I did my initial teacher training at Aquinas College in Ballarat and then taught for four years in Geelong. I moved to Melbourne in 1988 and began teaching at Holy Eucharist in St Albans, which was a large school at the time and very culturally and linguistically diverse. I was very privileged to be involved in a home visit program for the prep students that I was teaching and got to meet their families and get a deeper insight into the strengths and needs of migrant and refugee families. It’s where I really developed my love and commitment to teaching in the west of Melbourne. In 1991 I was awarded an International teaching fellowship and lived and worked for a year in a rural part of Nova Scotia in Canada. About a quarter of the students at the school were from the neighbouring Indian reserve and I quickly became aware of the effects of institutionalised racism on those young people and their life aspirations. I was able to return to visit these communities in 2019 after almost 30 years and express my gratitude for the wonderful journey of learning that began in that year in relationship with those people. I also became painfully aware of my own ignorance about Indigenous people in Australia and resolved on my return to do something about that. That experience began a lifelong commitment to working for reconciliation and social justice for Aboriginal people and also involved me marrying into an Indigenous family and I now have a 15 year old son with a proud Indigenous heritage.

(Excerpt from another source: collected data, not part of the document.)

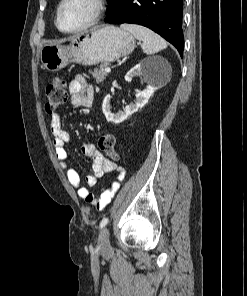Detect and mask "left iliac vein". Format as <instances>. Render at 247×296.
<instances>
[{"label": "left iliac vein", "instance_id": "1", "mask_svg": "<svg viewBox=\"0 0 247 296\" xmlns=\"http://www.w3.org/2000/svg\"><path fill=\"white\" fill-rule=\"evenodd\" d=\"M98 246L101 251H107L110 248L109 230L106 227L99 233Z\"/></svg>", "mask_w": 247, "mask_h": 296}]
</instances>
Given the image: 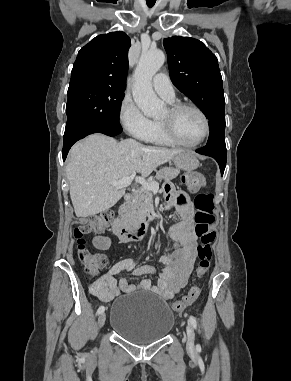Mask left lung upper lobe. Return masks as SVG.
<instances>
[{"instance_id":"1","label":"left lung upper lobe","mask_w":291,"mask_h":381,"mask_svg":"<svg viewBox=\"0 0 291 381\" xmlns=\"http://www.w3.org/2000/svg\"><path fill=\"white\" fill-rule=\"evenodd\" d=\"M174 86L209 120L207 144L225 143V99L216 56L197 39L174 36L163 41Z\"/></svg>"}]
</instances>
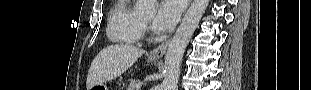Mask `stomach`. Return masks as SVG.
<instances>
[{
	"mask_svg": "<svg viewBox=\"0 0 311 90\" xmlns=\"http://www.w3.org/2000/svg\"><path fill=\"white\" fill-rule=\"evenodd\" d=\"M157 59L155 58H149L148 59V62H153V61H156ZM90 90H108V87L106 84H100V85H95L93 86Z\"/></svg>",
	"mask_w": 311,
	"mask_h": 90,
	"instance_id": "obj_1",
	"label": "stomach"
}]
</instances>
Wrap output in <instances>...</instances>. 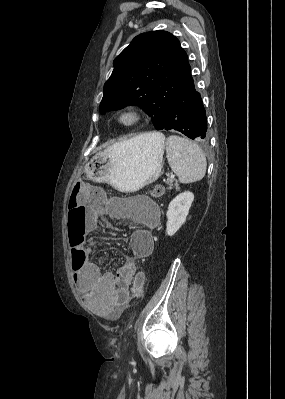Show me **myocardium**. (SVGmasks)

What are you most proud of in your career so far?

Some of the things that I am most proud of have been my work in school reform and social justice such as The National Schools Network, The Innovative Links project with Victoria University and the Standpoint project with the wonderful Professor Brenda Cherednichenko and Associate Professor Tony Kruger who sadly passed away last year. My great friend and mentor.

I am also very proud of the community at Mother of God school. We are a family and community school where the adults work together for the benefit of all of our young people. It is the most beautiful and special place I have ever worked. I have been very fortunate to have been enabled to follow my passions for equity in education especially for those who continue to be most disadvantaged in our community through the leadership of principals Gerard Broadfoot and Assunta Iacovino and collegiality of Deputy Principals Matthew Shawcross and Marie Dorazio. I am very blessed.